Aim of the task » Give the entries again exactly as they appear, but without the images.

Available records »

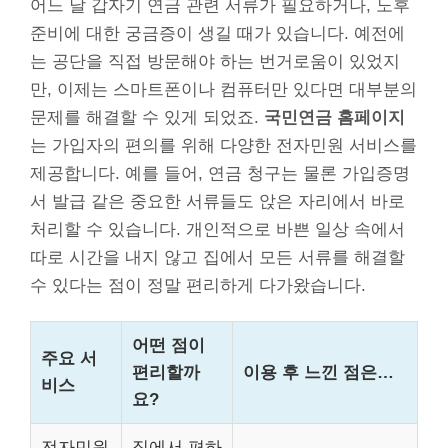
어느 날 갑자기 연금 관련 서류가 필요하거나, 노후
준비에 대한 궁금증이 생길 때가 있습니다. 예전에
는 공단을 직접 방문해야 하는 번거로움이 있었지
만, 이제는 스마트폰이나 컴퓨터만 있다면 대부분의
문제를 해결할 수 있게 되었죠.
국민연금 홈페이지
는 가입자의 편의를 위해 다양한 전자민원 서비스를
제공합니다. 예를 들어, 연금 청구는 물론 가입증명
서 발급 같은 중요한 서류들도 앉은 자리에서 바로
처리할 수 있습니다. 개인적으로 바쁜 일상 속에서
따로 시간을 내지 않고 집에서 모든 서류를 해결할
수 있다는 점이 정말 편리하게 다가왔습니다.
어떤 점이
주요 서
편리할까
이용 후 느낀 점은…
비스
요?
전자민원
집에서 편하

Result for this exercise »
어느 날 갑자기 연금 관련 서류가 필요하거나, 노후
준비에 대한 궁금증이 생길 때가 있습니다. 예전에
는 공단을 직접 방문해야 하는 번거로움이 있었지
만, 이제는 스마트폰이나 컴퓨터만 있다면 대부분의
문제를 해결할 수 있게 되었죠.
국민연금 홈페이지
는 가입자의 편의를 위해 다양한 전자민원 서비스를
제공합니다. 예를 들어, 연금 청구는 물론 가입증명
서 발급 같은 중요한 서류들도 앉은 자리에서 바로
처리할 수 있습니다. 개인적으로 바쁜 일상 속에서
따로 시간을 내지 않고 집에서 모든 서류를 해결할
수 있다는 점이 정말 편리하게 다가왔습니다.
어떤 점이
주요 서
편리할까
이용 후 느낀 점은…
비스
요?
전자민원
집에서 편하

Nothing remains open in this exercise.